I keep writing about HAES because within the philosophy there are nuggets of truly helpful information. It is possible to improve health without losing weight, if you adopt healthier habits. Eating a healthy diet and moving as much as you can offers even the largest person a way to better health and better living. My frustration (beyond the weight and health are disassociated fallacy) is the insistence that intentional weight loss be avoided. I just don’t see anything wrong with adopting better habits with the hope that along with better health you will weigh a bit less.
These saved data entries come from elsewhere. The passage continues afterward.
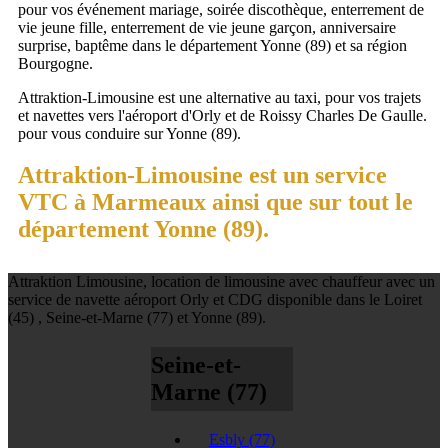
pour vos événement mariage, soirée discothèque, enterrement de
vie jeune fille, enterrement de vie jeune garçon, anniversaire
surprise, baptême dans le département Yonne (89) et sa région
Bourgogne.
Attraktion-Limousine est une alternative au taxi, pour vos trajets
et navettes vers l'aéroport d'Orly et de Roissy Charles De Gaulle.
pour vous conduire sur Yonne (89).
Attraktion-Limousine est un service
VTC à Marmeaux ainsi que sur tout le
département Yonne (89).
Attraktion Limousine, location de limousine avec chauffeur avec un
service de navette aéroport Orly et CDG disponible dans le Loiret
(45) , Seine-et-Marne (77) et Yonne (89).
Seine-et-
Marne (77)
Esbly
(77)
I’m not a fad diet promoter, but I am a believer in the energy balance. The reality is that if eating healthier results in eating fewer calories (and it likely will if your previous diet was a chock full of ultra-processed foods) then over time, the body will settle in at a lower weight/smaller size— especially if you also begin to move a bit more. I haven't banged the "NEAT" drum in awhile (non-exercise activity thermogenesis), but movement does not have to be deliberate exercise. It can be walking a bit further in the parking lot, taking the stairs, or simply standing more during the day. NEAT is not genetically determined, though parts of it are. Some people naturally fidget, and fidgeting falls in the category of NEAT. But choosing to stand and type (or watch TV) rather than sit is not genetic. It's a choice.
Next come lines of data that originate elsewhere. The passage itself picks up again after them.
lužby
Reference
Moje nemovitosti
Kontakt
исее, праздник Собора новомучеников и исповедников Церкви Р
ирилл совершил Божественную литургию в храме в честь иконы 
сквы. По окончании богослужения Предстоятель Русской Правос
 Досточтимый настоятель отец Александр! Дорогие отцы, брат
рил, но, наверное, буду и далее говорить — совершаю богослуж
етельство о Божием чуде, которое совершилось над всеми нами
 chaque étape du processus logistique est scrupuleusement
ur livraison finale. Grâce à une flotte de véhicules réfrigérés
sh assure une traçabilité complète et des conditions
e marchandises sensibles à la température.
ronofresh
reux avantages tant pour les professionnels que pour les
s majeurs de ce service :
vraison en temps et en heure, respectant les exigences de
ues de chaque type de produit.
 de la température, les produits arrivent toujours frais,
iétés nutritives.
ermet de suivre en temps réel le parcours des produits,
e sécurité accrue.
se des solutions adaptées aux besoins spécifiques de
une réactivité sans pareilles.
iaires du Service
Once I made the choice to try to be on my feet more than on my seat, I found that even when I choose to sit I find reasons to get up more frequently than when sitting was my norm. With that and a dollar you have 100 cents, but that was my experience. It didn't happen overnight, but over time because I had chosen to make a new habit— and I enjoyed it enough to continue. If I'd hated it, the outcome would have been different and I would have needed to find a different way to increase my daily movement.

I've noted this before, but it's worth noting agains because there can be health consequences to standing all day. I don't simply stand in one place all day. I'm constantly shifting my feet and moving, especially if i'm reading and not typing. Sometimes I read accounts of people who try standing while working who make it sound as if they were like Beefeaters, standing stock still. It might be because I've used a treadmill desk, but my legs and feet are always moving, even as I stand in front of the screen.

In any event, my choice to stand while working needn't be yours, just find ways to move a bit more that fit your lifestyle and health status.